# [Work task]
Report every line of the records below that contains the word "Stories".

# [Record excerpts]

* * *

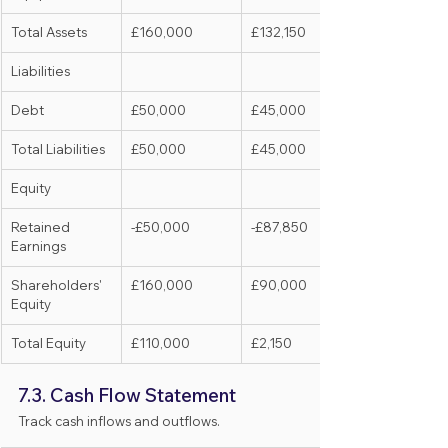
Total Assets
£160,000
£132,150
Liabilities
Debt
£50,000
£45,000
Total Liabilities
£50,000
£45,000
Equity
Retained 
-£50,000
-£87,850
Earnings
Shareholders' 
£160,000
£90,000
Equity
Total Equity
£110,000
£2,150
7.3. Cash Flow Statement
Track cash inflows and outflows.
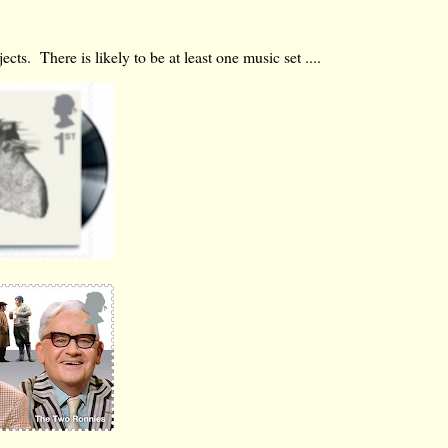
ts. There is likely to be at least one music set ....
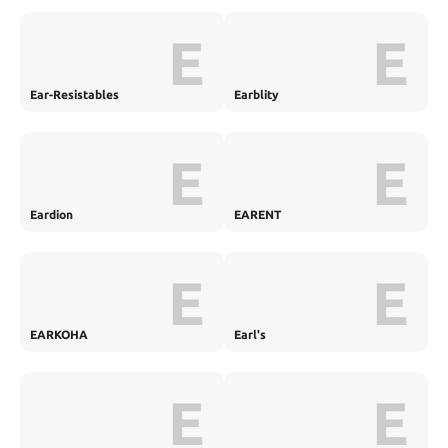
E
E
Ear-Resistables
Earblity
E
E
Eardion
EARENT
E
E
EARKOHA
Earl's
E
E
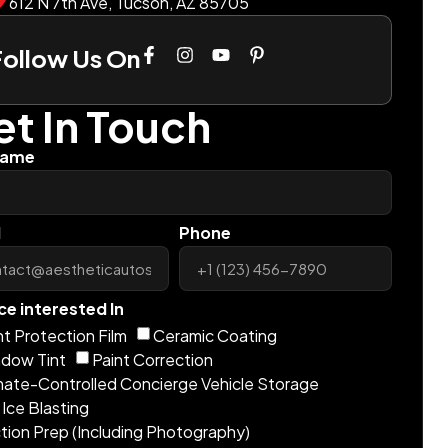
612 N 7th Ave, Tucson, AZ 85705
Follow Us On
t In Touch
Name
l
Phone
ce interested In
nt Protection Film
Ceramic Coating
dow Tint
Paint Correction
mate-Controlled Concierge Vehicle Storage
 Ice Blasting
tion Prep (Including Photography)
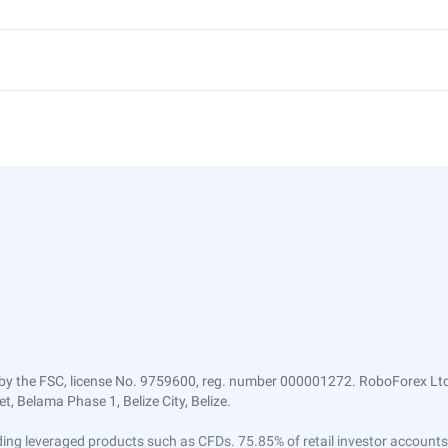
by the FSC, license No. 9759600, reg. number 000001272. RoboForex Ltd 
, Belama Phase 1, Belize City, Belize.
trading leveraged products such as CFDs. 75.85% of retail investor accoun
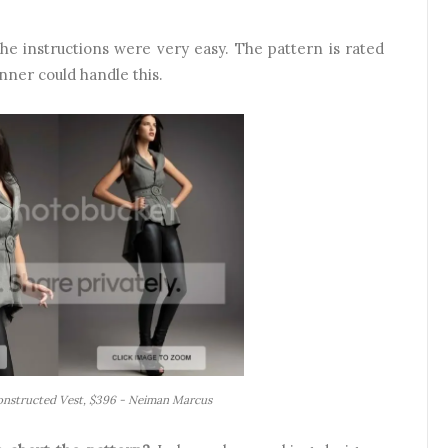
e instructions were very easy. The pattern is rated
nner could handle this.
Constructed Vest, $396 - Neiman Marcus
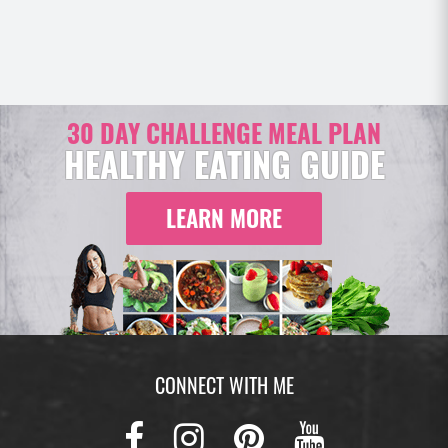
30 DAY CHALLENGE MEAL PLAN
HEALTHY EATING GUIDE
LEARN MORE
CONNECT WITH ME
Facebook
Instagram
Pinterest
Youtub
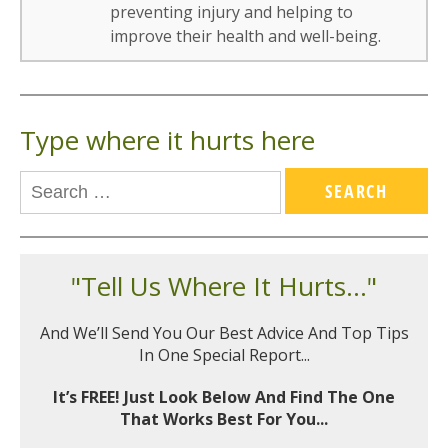
preventing injury and helping to
improve their health and well-being.
Type where it hurts here
"Tell Us Where It Hurts..."
And We’ll Send You Our Best Advice And Top Tips
In One Special Report...
It’s FREE! Just Look Below And Find The One
That Works Best For You...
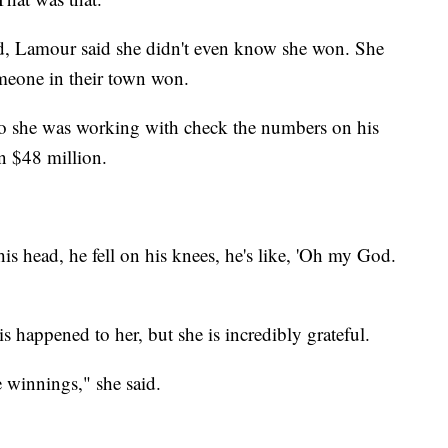
d, Lamour said she didn't even know she won. She
omeone in their town won.
o she was working with check the numbers on his
n $48 million.
s head, he fell on his knees, he's like, 'Oh my God.
 happened to her, but she is incredibly grateful.
e winnings," she said.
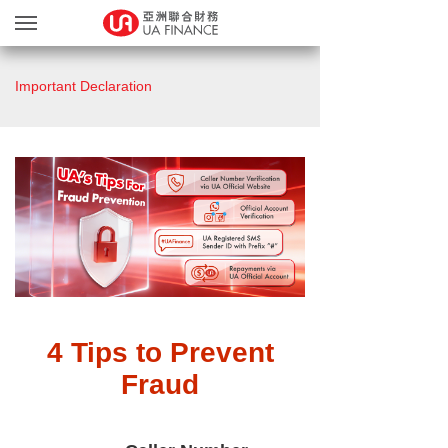
Loan Services
Important Declaration
Loan Confirmation
Bonus Points Program
MGM Program
Upload Documents
About Us
Our Branches
繁
简
4 Tips to Prevent
Fraud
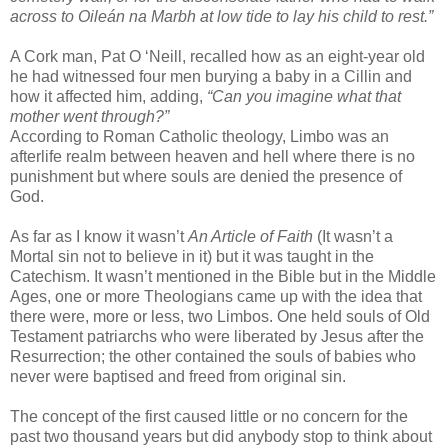
across to Oileán na Marbh at low tide to lay his child to rest.”
A Cork man, Pat O ‘Neill, recalled how as an eight-year old
he had witnessed four men burying a baby in a Cillin and
how it affected him, adding,
“Can you imagine what that
mother went through?”
According to Roman Catholic theology, Limbo was an
afterlife realm between heaven and hell where there is no
punishment but where souls are denied the presence of
God.
As far as I know it wasn’t
An Article of Faith
(It wasn’t a
Mortal sin not to believe in it) but it was taught in the
Catechism. It wasn’t mentioned in the Bible but in the Middle
Ages, one or more Theologians came up with the idea that
there were, more or less, two Limbos. One held souls of Old
Testament patriarchs who were liberated by Jesus after the
Resurrection; the other contained the souls of babies who
never were baptised and freed from original sin.
The concept of the first caused little or no concern for the
past two thousand years but did anybody stop to think about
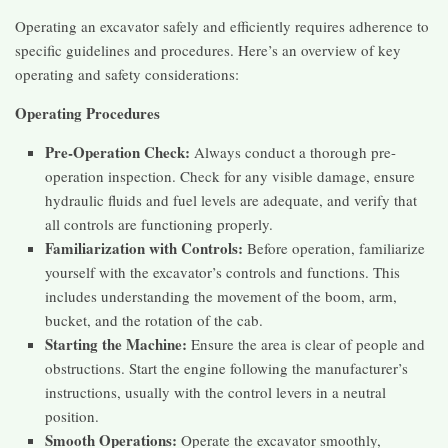
Operating an excavator safely and efficiently requires adherence to
specific guidelines and procedures. Here’s an overview of key
operating and safety considerations:
Operating Procedures
Pre-Operation Check:
Always conduct a thorough pre-
operation inspection. Check for any visible damage, ensure
hydraulic fluids and fuel levels are adequate, and verify that
all controls are functioning properly.
Familiarization with Controls:
Before operation, familiarize
yourself with the excavator’s controls and functions. This
includes understanding the movement of the boom, arm,
bucket, and the rotation of the cab.
Starting the Machine:
Ensure the area is clear of people and
obstructions. Start the engine following the manufacturer’s
instructions, usually with the control levers in a neutral
position.
Smooth Operations:
Operate the excavator smoothly,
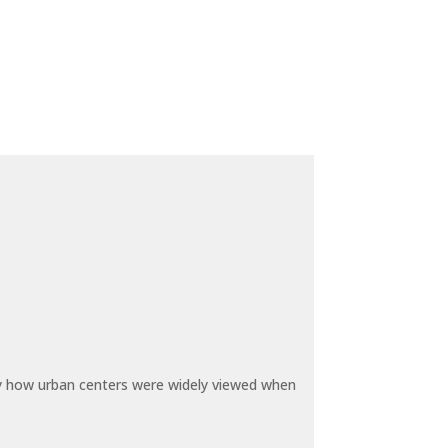
by how urban centers were widely viewed when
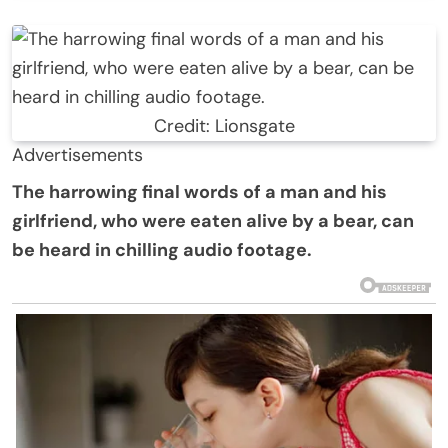
Credit: Lionsgate
Advertisements
The harrowing final words of a man and his
girlfriend, who were eaten alive by a bear, can
be heard in chilling audio footage.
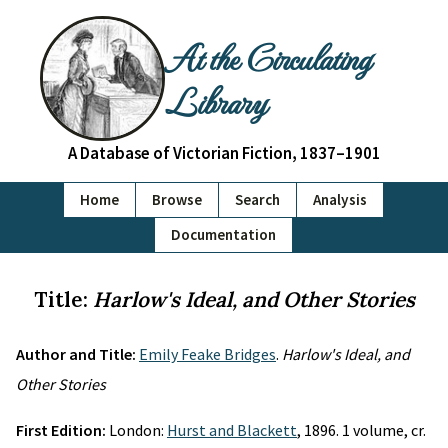
At the Circulating
Library
A Database of Victorian Fiction, 1837–1901
Home
Browse
Search
Analysis
Documentation
Title:
Harlow's Ideal, and Other Stories
Author and Title:
Emily Feake Bridges
.
Harlow's Ideal, and
Other Stories
First Edition:
London:
Hurst and Blackett
, 1896. 1 volume, cr.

* * *

# [Answer to this problem]
Harlow's Ideal, and Other Stories
Other Stories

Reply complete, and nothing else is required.